## Work instruction
Filter the listing below, copying every line in which the word "Prezzi" appears.

(Record set Opens)

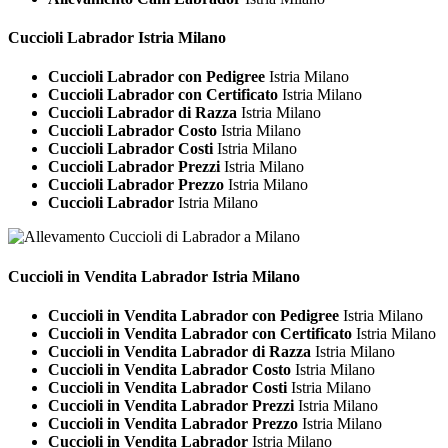
Cuccioli
Labrador Istria Milano
Cuccioli Labrador con Pedigree
Istria Milano
Cuccioli Labrador con Certificato
Istria Milano
Cuccioli Labrador di Razza
Istria Milano
Cuccioli Labrador Costo
Istria Milano
Cuccioli Labrador Costi
Istria Milano
Cuccioli Labrador Prezzi
Istria Milano
Cuccioli Labrador Prezzo
Istria Milano
Cuccioli Labrador
Istria Milano
Cuccioli in Vendita
Labrador Istria Milano
Cuccioli in Vendita Labrador con Pedigree
Istria Milano
Cuccioli in Vendita Labrador con Certificato
Istria Milano
Cuccioli in Vendita Labrador di Razza
Istria Milano
Cuccioli in Vendita Labrador Costo
Istria Milano
Cuccioli in Vendita Labrador Costi
Istria Milano
Cuccioli in Vendita Labrador Prezzi
Istria Milano
Cuccioli in Vendita Labrador Prezzo
Istria Milano
Cuccioli in Vendita Labrador
Istria Milano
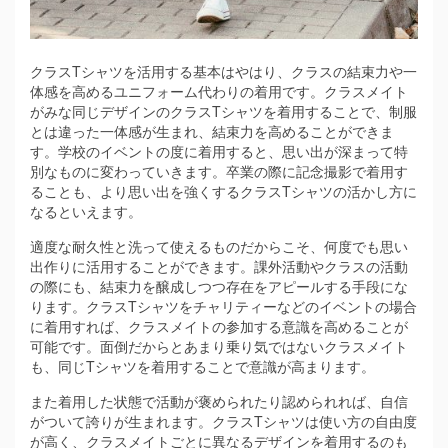
クラスTシャツを活用する基本はやはり、クラスの結束力や一
体感を高めるユニフォーム代わりの着用です。
クラスメイト
がみな同じデザインのクラスTシャツを着用することで、制服
とは違った一体感が生まれ、結束力を高めることができま
す。学校のイベントの度に着用すると、思い出が深まって特
別なものに変わっていきます。卒業の際に記念撮影で着用す
ることも、より思い出を強くするクラスTシャツの活かし方に
なるといえます。
適度な耐久性と洗って使えるものだからこそ、何度でも思い
出作りに活用することができます。課外活動やクラスの活動
の際にも、結束力を醸成しつつ存在をアピールする手段にな
ります。クラスTシャツをチャリティーなどのイベントの場合
に着用すれば、クラスメイトの参加する意識を高めることが
可能です。面倒だからとあまり乗り気ではないクラスメイト
も、同じTシャツを着用することで意識が高まります。
また着用した状態で活動が褒められたり認められれば、自信
がついて誇りが生まれます。クラスTシャツは使い方の自由度
が高く、クラスメイトごとに異なるデザインを着用するのも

(Record set Closes)

## Response to the task
Cuccioli Labrador Prezzi
Cuccioli in Vendita Labrador Prezzi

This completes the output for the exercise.